Injury rates can be conveyed in one of two different ways Mean Days Between Injury (MDBI) or Injuries Per Thousand Skier Days (IPTSD). The latter has been conventionally used to signify an overall injury rate and it can drawn from dividing the number of injuries within the total number of boarder/skier days and then multiplying the quotient by 1000.
Alpine skiing holds a risk of not more than 3 injuries for every 1000 skier days. So for every 1000 persons skiing on any given day, less than 3 of them will incur injuries that necessitate medical treatment. For snowboarding and ski boarding, the rates are somewhat higher more than 4 injuries for every 1000 boarder days. Therefore, it follows that a lower IPTSD figure also means fewer probable injuries with a total percentage of 0.3%. Consider a regular 90-minute soccer game wherein more or less 3 players suffer injuries within the given time frame or 14%. That statistics would make soccer at least 35 times more injurious than snow sports.
The Various Snow Sports
Around a third of all alpine skiing injuries involve the knee joint. There is growing confirmation that existing ISO binding settings, though it definitely shields against lower leg injuries, could possibly be lowered a bit so as to better safeguard the knee. There is an intense argument whether present bindings can guard the anterior cruciate ligament (ACL) from damage. The double pivot binding is a promising recent development that can provide protection to the ACL.

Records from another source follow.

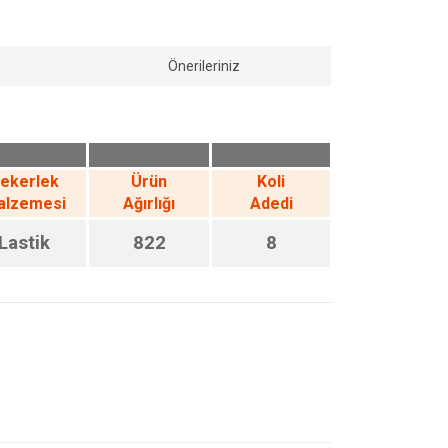
Önerileriniz
ekerlek
Ürün
Koli
alzemesi
Ağırlığı
Adedi
Lastik
822
8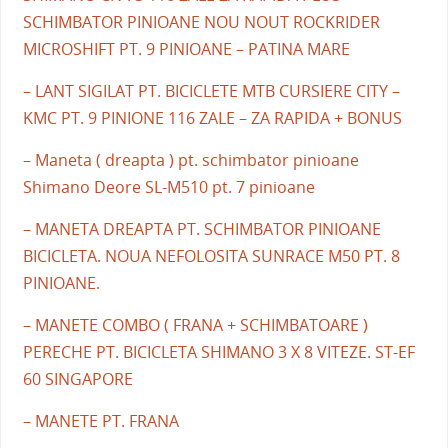
SCHIMBATOR PINIOANE NOU NOUT ROCKRIDER
MICROSHIFT PT. 9 PINIOANE – PATINA MARE
– LANT SIGILAT PT. BICICLETE MTB CURSIERE CITY –
KMC PT. 9 PINIONE 116 ZALE – ZA RAPIDA + BONUS
– Maneta ( dreapta ) pt. schimbator pinioane
Shimano Deore SL-M510 pt. 7 pinioane
– MANETA DREAPTA PT. SCHIMBATOR PINIOANE
BICICLETA. NOUA NEFOLOSITA SUNRACE M50 PT. 8
PINIOANE.
– MANETE COMBO ( FRANA + SCHIMBATOARE )
PERECHE PT. BICICLETA SHIMANO 3 X 8 VITEZE. ST-EF
60 SINGAPORE
– MANETE PT. FRANA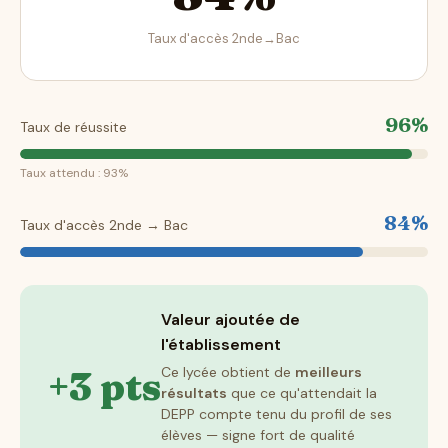
Taux d'accès 2nde→Bac
96%
Taux de réussite
Taux attendu : 93%
84%
Taux d'accès 2nde → Bac
Valeur ajoutée de
l'établissement
+3 pts
Ce lycée obtient de
meilleurs
résultats
que ce qu'attendait la
DEPP compte tenu du profil de ses
élèves — signe fort de qualité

It is the fastest rising snow sport in the 90's but its fame has settled down in the past three seasons at around 25%. The revival of skiing's attractiveness, plus the appeal of ski boarding, has had an indubitable consequence on the plateau of snowboarding's renown. When it comes to injuries, it has a dissimilar profile compared to skiing. Upper limb injuries are more common and usually result from falls onto a stretched arm. The incidence rate of wrist fractures is especially high – particularly among beginners.
Ski boarding (a.k.a Snowblading)
For at least five seasons, it has had a conspicuous attendance on the slopes and has founded itself as a distinct snow sport. Ski boards are miniature skis shorter than 1 meter and commonly fixed with non-release bindings. The rising injury profile involves lower leg fractures.
On-piste Nordic skiing has a lower injury risk than any form of snow sports though the exact rate is difficult to estimate since the total number of skiers on any given day is unknown. Falls, in leather boots, are more inclined to result to ankle fractures and sprains. The introduction of plastic boots significantly decreased the risk for both downhill telemarking and mountain touring due to the better support they provide.
The majority of ski mountaineers are competent skiers, which explains why there are less injury incidents from this sport. However, it is difficult to accurately declare an injury rate since the total number of people that are ski mountaineering on any particular day is unspecified. In the event of injuries, the typical pattern is similar to that of alpine skiing.